If your fonts are still traveling the internet in outdated formats like TTF or EOT, it's time for an upgrade.

WOFF2 offers up to 30% better compression than older formats and is supported by all modern browsers.

@font-face {
	font-family: 'MyFont';
	src:
		url('myfont.woff2') format('woff2'),
		url('myfont.woff') format('woff'); /* For browsers from the Jurassic period */
}

If you're concerned about very old browsers, also use the WOFF format, as shown in the code example, but it's not necessary.

2. Subsetting: Don't Burden Users with Characters They'll Never See

Most fonts contain hundreds to thousands of characters for various languages. If your site primarily uses Czech text, why make visitors download support for Chinese or Arabic?

With the tool Glyphhanger, you can create a "lightweight" version of the font containing only the characters you actually use. The result? The font can be up to 10× smaller.

Achieved data volume savings from font subsetting A practical story: by using subsetting and reducing the number of font weights, we reduced the font data volume at Trenýrkárna.cz by hundreds of percent. You'll notice this from the first visit.

For multilingual sites, you can prepare language-specific subsets and load them conditionally based on the current language of the page. This is what we do at PageSpeed.ONE as part of our speed analyses.

3. Preload Critical Fonts: Priority for What Users Will See First

Some fonts are more important than others. Fonts for H1 headlines or text in the first visible part of the screen (above the "fold") deserve faster loading.

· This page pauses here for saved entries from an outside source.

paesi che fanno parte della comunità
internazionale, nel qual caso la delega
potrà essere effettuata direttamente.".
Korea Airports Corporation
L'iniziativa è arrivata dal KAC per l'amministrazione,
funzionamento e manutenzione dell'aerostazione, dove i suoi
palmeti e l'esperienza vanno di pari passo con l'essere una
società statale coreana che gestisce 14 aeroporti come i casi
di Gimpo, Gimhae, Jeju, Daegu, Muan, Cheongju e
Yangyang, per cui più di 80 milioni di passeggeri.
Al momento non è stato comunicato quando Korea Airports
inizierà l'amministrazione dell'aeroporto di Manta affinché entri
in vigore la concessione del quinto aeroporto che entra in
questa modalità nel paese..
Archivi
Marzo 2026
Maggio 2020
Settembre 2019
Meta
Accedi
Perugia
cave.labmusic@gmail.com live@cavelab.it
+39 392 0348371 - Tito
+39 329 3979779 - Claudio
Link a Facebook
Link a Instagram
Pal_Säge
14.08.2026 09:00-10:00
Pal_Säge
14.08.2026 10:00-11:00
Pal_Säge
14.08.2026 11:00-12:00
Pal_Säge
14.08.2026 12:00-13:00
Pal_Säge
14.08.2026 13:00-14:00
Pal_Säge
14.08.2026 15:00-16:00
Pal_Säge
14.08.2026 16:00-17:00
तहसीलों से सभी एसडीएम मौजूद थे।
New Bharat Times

Using the preload instruction, you can tell the browser: “I need this as soon as possible”:

<head>
	<link rel="preload" href="critical-font.woff2" as="font" type="font/woff2" crossorigin />
</head>

Note: Use preload only for truly critical fonts. Each preload takes up part of your website's "speed budget."

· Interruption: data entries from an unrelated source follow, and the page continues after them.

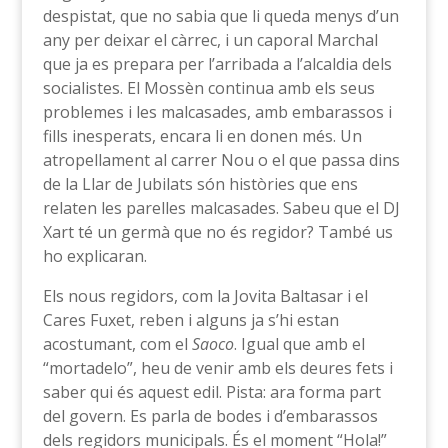
despistat, que no sabia que li queda menys d’un
any per deixar el càrrec, i un caporal Marchal
que ja es prepara per l’arribada a l’alcaldia dels
socialistes. El Mossèn continua amb els seus
problemes i les malcasades, amb embarassos i
fills inesperats, encara li en donen més. Un
atropellament al carrer Nou o el que passa dins
de la Llar de Jubilats són històries que ens
relaten les parelles malcasades. Sabeu que el DJ
Xart té un germà que no és regidor? També us
ho explicaran.
Els nous regidors, com la Jovita Baltasar i el
Cares Fuxet, reben i alguns ja s’hi estan
acostumant, com el
Saoco
. Igual que amb el
“mortadelo”, heu de venir amb els deures fets i
saber qui és aquest edil. Pista: ara forma part
del govern. Es parla de bodes i d’embarassos
dels regidors municipals. És el moment “Hola!”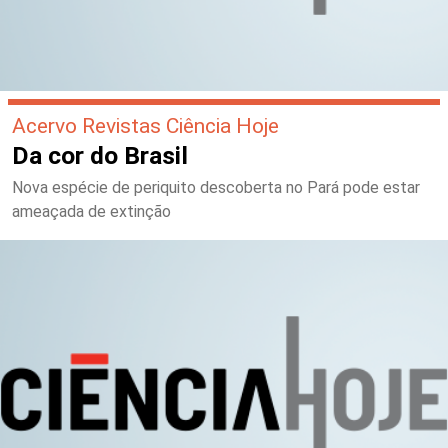
Acervo Revistas Ciência Hoje
Da cor do Brasil
Nova espécie de periquito descoberta no Pará pode estar
ameaçada de extinção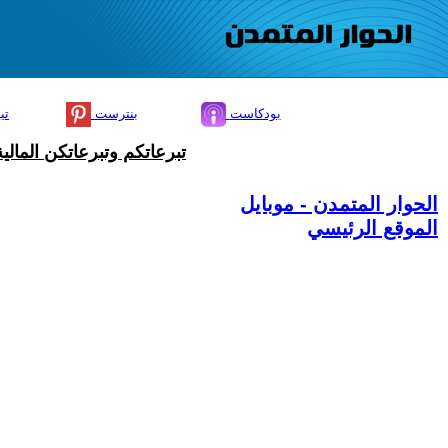
بودكاست
بنترست
تي
تبرعاتكم وتبرعاتكن المال
الحوار المتمدن - موبايل
الموقع الرئيسي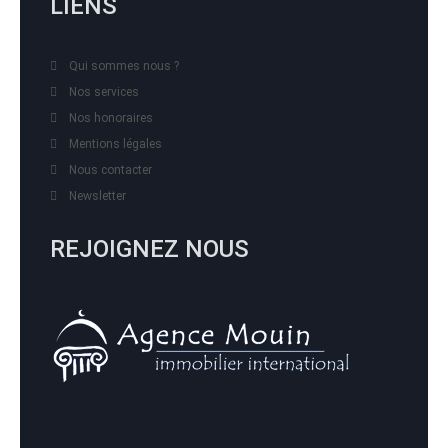
LIENS
Qui sommes nous ?
Nos services
Nos honoraires
Mentions légales
Nous contacter
Newsletter
REJOIGNEZ NOUS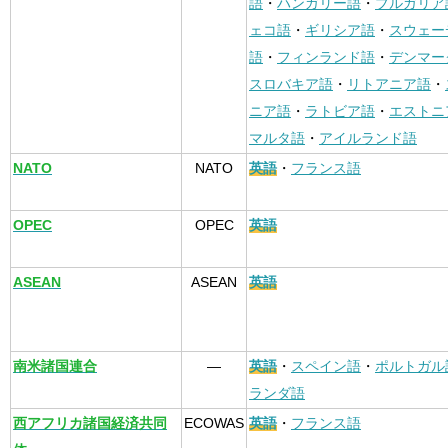
語
・
ハンガリー語
・
ブルガリア
ェコ語
・
ギリシア語
・
スウェー
語
・
フィンランド語
・
デンマー
スロバキア語
・
リトアニア語
・
ニア語
・
ラトビア語
・
エストニ
マルタ語
・
アイルランド語
NATO
NATO
英語
・
フランス語
OPEC
OPEC
英語
ASEAN
ASEAN
英語
南米諸国連合
—
英語
・
スペイン語
・
ポルトガル
ランダ語
西アフリカ諸国経済共同
ECOWAS
英語
・
フランス語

4. Stop the Jumping Text: Master Font-Display

The font-display property determines how the browser behaves while waiting for the font to load. You have several value options:

  • swap – text initially appears with a fallback system font and switches to the web font after loading. Fast but can cause jumping (CLS).

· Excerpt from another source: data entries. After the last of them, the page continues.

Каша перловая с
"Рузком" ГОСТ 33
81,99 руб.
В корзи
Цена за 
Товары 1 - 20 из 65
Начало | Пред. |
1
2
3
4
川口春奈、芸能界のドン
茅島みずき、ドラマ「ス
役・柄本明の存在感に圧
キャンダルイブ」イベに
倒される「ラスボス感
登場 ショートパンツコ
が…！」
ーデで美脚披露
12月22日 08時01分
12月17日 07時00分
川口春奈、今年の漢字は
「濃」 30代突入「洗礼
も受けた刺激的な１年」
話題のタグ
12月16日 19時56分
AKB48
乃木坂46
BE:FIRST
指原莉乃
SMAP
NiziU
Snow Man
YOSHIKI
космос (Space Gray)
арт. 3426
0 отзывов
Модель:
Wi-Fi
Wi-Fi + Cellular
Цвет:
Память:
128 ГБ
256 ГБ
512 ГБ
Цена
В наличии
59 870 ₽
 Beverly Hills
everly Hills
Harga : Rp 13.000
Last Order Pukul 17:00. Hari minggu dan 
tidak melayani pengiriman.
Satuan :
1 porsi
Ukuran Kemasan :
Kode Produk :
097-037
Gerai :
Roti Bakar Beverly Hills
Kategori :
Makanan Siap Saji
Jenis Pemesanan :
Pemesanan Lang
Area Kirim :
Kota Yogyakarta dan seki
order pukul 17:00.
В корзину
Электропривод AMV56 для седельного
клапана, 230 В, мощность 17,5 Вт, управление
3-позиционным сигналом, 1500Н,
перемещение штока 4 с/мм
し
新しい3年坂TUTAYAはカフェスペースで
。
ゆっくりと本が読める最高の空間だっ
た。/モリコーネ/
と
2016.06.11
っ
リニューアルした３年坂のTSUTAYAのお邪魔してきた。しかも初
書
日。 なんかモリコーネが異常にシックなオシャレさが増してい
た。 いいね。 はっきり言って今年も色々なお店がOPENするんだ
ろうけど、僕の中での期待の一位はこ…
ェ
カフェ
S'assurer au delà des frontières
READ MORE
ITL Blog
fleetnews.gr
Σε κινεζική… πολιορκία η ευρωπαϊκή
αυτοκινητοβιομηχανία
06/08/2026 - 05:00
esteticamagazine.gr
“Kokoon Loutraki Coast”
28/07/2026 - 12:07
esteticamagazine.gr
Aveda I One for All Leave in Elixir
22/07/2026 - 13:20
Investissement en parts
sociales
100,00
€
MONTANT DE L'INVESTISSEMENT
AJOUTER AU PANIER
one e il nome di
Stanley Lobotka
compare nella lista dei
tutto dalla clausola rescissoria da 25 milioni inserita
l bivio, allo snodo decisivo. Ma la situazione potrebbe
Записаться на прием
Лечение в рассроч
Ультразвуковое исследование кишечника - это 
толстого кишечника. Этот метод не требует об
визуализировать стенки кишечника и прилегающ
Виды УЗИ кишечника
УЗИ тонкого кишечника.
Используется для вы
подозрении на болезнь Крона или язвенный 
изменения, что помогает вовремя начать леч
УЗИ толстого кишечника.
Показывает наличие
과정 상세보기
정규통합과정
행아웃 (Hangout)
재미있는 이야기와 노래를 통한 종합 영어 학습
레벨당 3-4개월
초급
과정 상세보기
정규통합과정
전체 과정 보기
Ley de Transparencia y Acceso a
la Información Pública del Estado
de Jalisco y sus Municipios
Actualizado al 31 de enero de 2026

  • fallback – a brief period of "invisibility," then a system font, and if the web font loads in a reasonable time, it gets used.

  • optional – the browser decides whether to download and use the font. Suitable for less important fonts.

@font-face {
	font-family: 'MyFont';
	src: url('myfont.woff2') format('woff2');
	font-display: fallback; /* Customize with your choice */
}

It's also important to select a suitable fallback font with similar dimensions to your web font. This minimizes content jumping when switching.

5. Variable Fonts: One File to Rule Them All

Using one font on your site in three different weights? The traditional approach means downloading three different files.

Variable fonts allow multiple weights in a single file, significantly reducing the overall data size.

@font-face {
	font-family: 'VariableFont';
	src: url('var-font.woff2') format('woff2-variations');
	font-weight: 100 900; /* Range of supported weights */
}

.bold-text {
	font-weight: 700;
}

.medium-text {
	font-weight: 400;
}

6. What You Don't Measure, You Can't Improve

How do you know if your fonts are slowing down your site? Use Lighthouse in Chrome DevTools or our PageSpeed PLUS monitoring, which shows you the evolution of font data volume or the impact of fonts on LCP and CLS.

Website speed isn't a one-time affair. With every new feature, image, or font, it can deteriorate. Our PageSpeed PLUS monitoring continuously tracks your site's performance and alerts you when metrics begin to decline.

In Chrome DevTools, you can monitor font loading in the "Network" tab and filter by type "Font."

Don't Underestimate Font Optimization on the Web

Font optimization isn't just a technical detail—it's an investment in user experience, SEO, and conversions.

With properly optimized fonts, your site will not only look great but also load quickly and provide a smooth experience for all visitors, regardless of device or connection type.